The October NIE was poorly prepared--and flawed. But it was flawed in favor of the Administration, which took that skewed assessment and misrepresented it further in the only documents that were available to the public. The ninety-page classified NIE was delivered to Congress at 10 pm on October 1, the night before Senate hearings were to begin. But members could look at it only under tight security on-site. They could not take a copy with them for review. They could, however, remove for review a simultaneously released white paper, a glitzy twenty-five-page brochure that purported to be the unclassified summary of the NIE. This document, which was released to the public, became the talking points for war. And it was completely misleading. It mentioned no dissents; it removed qualifiers and even added language to distort the severity of the threat. Several senators requested declassification of the full-length version so they could reveal to the public those dissents and qualifiers and unsubstantiated additions, but their request was denied. Consequently, they could not use many of the specifics from the October NIE to explain their opposition to war without revealing classified information.

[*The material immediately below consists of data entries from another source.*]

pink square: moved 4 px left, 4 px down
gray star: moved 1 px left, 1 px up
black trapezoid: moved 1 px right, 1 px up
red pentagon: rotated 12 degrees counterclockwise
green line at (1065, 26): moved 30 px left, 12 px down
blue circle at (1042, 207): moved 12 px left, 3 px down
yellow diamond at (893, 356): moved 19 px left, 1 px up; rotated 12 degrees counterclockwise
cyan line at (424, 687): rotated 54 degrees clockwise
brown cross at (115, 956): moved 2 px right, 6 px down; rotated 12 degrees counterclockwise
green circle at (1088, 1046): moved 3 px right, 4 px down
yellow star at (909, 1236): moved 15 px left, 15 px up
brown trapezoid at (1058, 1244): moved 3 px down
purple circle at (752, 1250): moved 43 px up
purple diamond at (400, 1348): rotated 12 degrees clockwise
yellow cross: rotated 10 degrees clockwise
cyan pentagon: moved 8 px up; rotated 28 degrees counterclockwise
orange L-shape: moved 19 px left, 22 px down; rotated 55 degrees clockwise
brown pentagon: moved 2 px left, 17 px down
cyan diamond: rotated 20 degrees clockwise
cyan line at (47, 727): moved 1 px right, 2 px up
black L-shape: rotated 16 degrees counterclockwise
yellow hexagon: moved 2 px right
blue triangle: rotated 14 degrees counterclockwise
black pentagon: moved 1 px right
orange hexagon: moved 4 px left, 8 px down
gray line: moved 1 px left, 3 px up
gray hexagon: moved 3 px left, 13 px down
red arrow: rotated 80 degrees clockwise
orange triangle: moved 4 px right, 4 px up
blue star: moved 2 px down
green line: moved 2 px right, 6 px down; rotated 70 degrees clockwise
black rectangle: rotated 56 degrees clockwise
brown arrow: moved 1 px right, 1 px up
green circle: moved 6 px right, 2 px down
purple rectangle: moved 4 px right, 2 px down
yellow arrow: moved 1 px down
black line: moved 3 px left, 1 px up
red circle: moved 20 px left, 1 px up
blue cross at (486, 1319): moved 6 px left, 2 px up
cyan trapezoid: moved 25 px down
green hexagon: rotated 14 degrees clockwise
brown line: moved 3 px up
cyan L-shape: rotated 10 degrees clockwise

The aluminum tubes issue is illustrative. The classified October NIE included the State and Energy departments' dissents about the intended use of the tubes. Yet the declassified white paper mentioned no disagreement. So Bush in his October 7 speech and his 2003 State of the Union address, and Powell speaking to the United Nations February 5, 2003, could claim as "fact" that Iraq was buying aluminum tubes suitable only for centrifuge programs, without fear of contradiction--at least by members of Congress.

http://www.thenation.com/doc/20051114/delavega/4



What's worse, Bush seemingly doesn't know how to change up his speech very much. I say, fire the speech writers for continual regurgitation:

http://www.sadlyno.com/archives/002012.html

That's just too ing funny. I would think, however, that if indeed it's true that no manipulation occurred, the GOP should be just as eager to see Part 2 of the SSCI report as everyone else.;)
St_Andrew
Interesting! :) Mr president is obviously getting nervous/desperate!